One of the largest studies to address this is the HALT-C study, an NIH-funded multicenter clinical trial aimed at patients with advanced hepatic fibrosis who are non-responders to interferon therapy. Although the main objective of this study is to determine whether long-term treatment with Pegasys can reduce the rate of disease progression (development of cirrhosis, liver failure, and hepatocellular carcinoma), patients must first undergo a 6 month lead-in period of treatment in which they are treated with Pegasys and ribavirin.
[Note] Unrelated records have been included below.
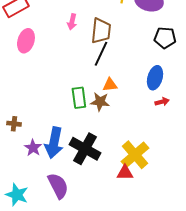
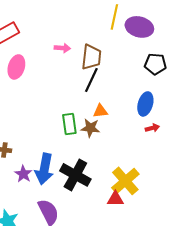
pink arrow: (72, 22) -> (62, 48), turned -98

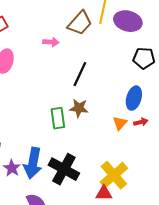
brown trapezoid: (91, 57) -> (80, 23), moved, turned 36
orange triangle: (100, 111) -> (120, 123), moved, turned -42
brown star: (90, 128) -> (79, 108), moved

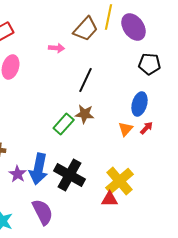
purple ellipse: (128, 21) -> (134, 27), turned 40
green rectangle: (58, 118) -> (64, 124), turned 50
red arrow: (141, 122) -> (147, 128), turned -32

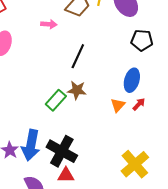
yellow cross: (120, 181) -> (135, 164), moved
red triangle: (110, 199) -> (66, 175), moved

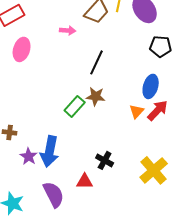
red arrow: (139, 104) -> (158, 110), size x1.6
black cross: (62, 151) -> (105, 160), moved, size x0.6

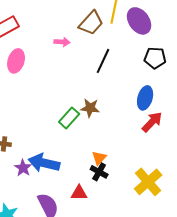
black line: (97, 62) -> (103, 61), moved
orange triangle: (137, 111) -> (99, 158), moved
blue arrow: (50, 151) -> (44, 163), turned 92

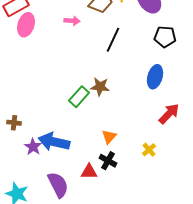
pink ellipse: (16, 61) -> (26, 25), moved
red arrow: (152, 122) -> (169, 114), moved
black cross: (99, 172) -> (108, 161), moved
yellow cross: (148, 182) -> (149, 150), moved, size x0.5

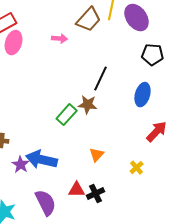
black line: (113, 40) -> (101, 79), moved
black cross: (108, 161) -> (96, 194), moved, turned 36

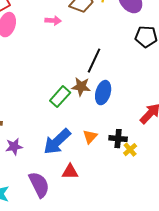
blue ellipse: (143, 95) -> (103, 93), moved
blue arrow: (42, 160) -> (57, 142), moved, turned -56
purple star: (21, 165) -> (14, 147), turned 30
black cross: (96, 194) -> (118, 139), moved, turned 30

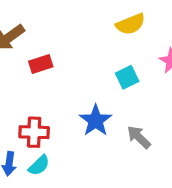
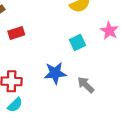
blue star: (96, 121) -> (55, 73), turned 30

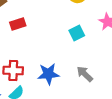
blue star: (55, 73) -> (48, 74), moved

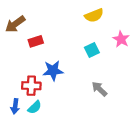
blue star: (48, 74) -> (53, 71), moved

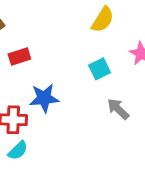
yellow semicircle: (94, 15) -> (103, 20), turned -36
gray arrow: (99, 89) -> (118, 109), moved

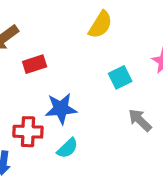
yellow semicircle: (103, 20) -> (100, 25), moved
cyan semicircle: (18, 151) -> (67, 148), moved

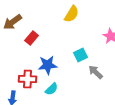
red rectangle: (35, 64) -> (32, 38), turned -32
cyan square: (120, 77) -> (81, 55), moved

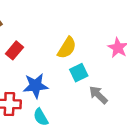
yellow semicircle: (72, 14) -> (67, 48), moved
cyan semicircle: (52, 89) -> (41, 117), turned 104

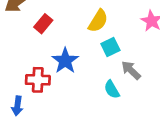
blue star: (36, 86) -> (65, 61), turned -30
cyan semicircle: (41, 117) -> (112, 89), moved

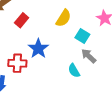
cyan square: (110, 47) -> (82, 36), moved, turned -32

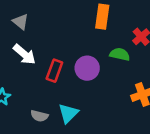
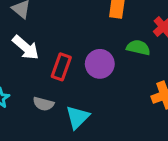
gray semicircle: (39, 116) -> (43, 104), moved

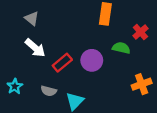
red rectangle: (61, 67) -> (62, 63), turned 30

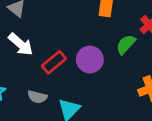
green semicircle: (121, 48) -> (126, 44), turned -60

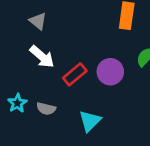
gray semicircle: (37, 97) -> (46, 109), moved

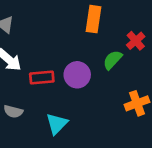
red rectangle: (75, 74) -> (42, 78), turned 35

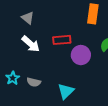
red rectangle: (42, 78) -> (62, 40), moved

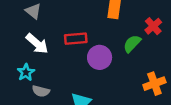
cyan star: (13, 78) -> (26, 72), moved

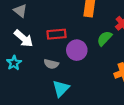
gray semicircle: (41, 91) -> (51, 64), moved

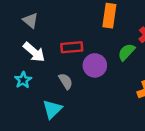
gray semicircle: (51, 64) -> (66, 81), turned -136
cyan triangle: (61, 88) -> (52, 109), moved

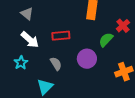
purple circle: (95, 65) -> (87, 59), moved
Those patients who become HCV RNA undetectable in serum at 6 months then have their treatment extended for a full 12 months to determine if they can achieve SVR while those who remain HCV RNA positive are randomized into the long-term phase of the study. Preliminary results from the lead-in phase of the study have been presented.
 
Here is a link to a detailed report of the preliminary HALT-C study results reported at AASLD 2002: http://www.natap.org/2002/AASLD/day8.htm
 
Of 293 patients enrolled, 18% went on to have an SVR (editorial note: genotype 2/3 had SVR rate of 52%). Those who previously only received interferon had a much higher rate of SVR (26%) than those previously treated with interferon and ribavirin (11%). Recent data from a small study of consensus alpha interferon with ribavirin has suggested some benefit in non-responders, but these findings need to be confirmed in a larger number of patients.
 
It appears therefore, that a disappointingly low proportion of patients who do not respond to standard interferon and ribavirin will clear their HCV infection when treated with pegylated interferon plus ribavirin (editorial note: except if they are genotype 2; it's always possible the patient was not adherent with previous therapy and might respond better now to peg/ribavirin wirh full adherence). It has become apparent that the outcome of therapy can be predicted with some accuracy as early as 12 weeks into treatment. Thus, if patients remain HCV RNA positive at 12 weeks, they have only a very small chance (2% to 3%) of going on to achieve SVR. This information is valuable to physicians and patients making decisions about how long to continue therapy. It has been suggested that prolonged therapy with interferon (so-called maintenance therapy) may decrease the risk of liver disease progression. This suggestion is currently under study in several large clinical trials, icluding HALT-C. Factors to consider in deciding whether to re-treat previous non-responders include the severity of liver disease (based on liver biopsy), viral load, HCV genotype and hoe well the patient tolerated interferon when previously treated.
 
An alternative for some patients is to consider enrolling in a clinical trial of new therapy for hepatitis C. This includes trials of anti-fibrotic agents (interferon gamma), alternatives to ribavirin to be used in combination with pegylated interferon (thymalfasin, viramidine) and novel agents targeted directly against the hepatitis C virus and its replicative machinery, ie. Antiviral hepatitis C drugs such as protease inhibitors and polymerase inhibitors, which are in development. It is these novel agents that hold out the most hope for non-responders to interferon, but they may be some time in becoming widely available.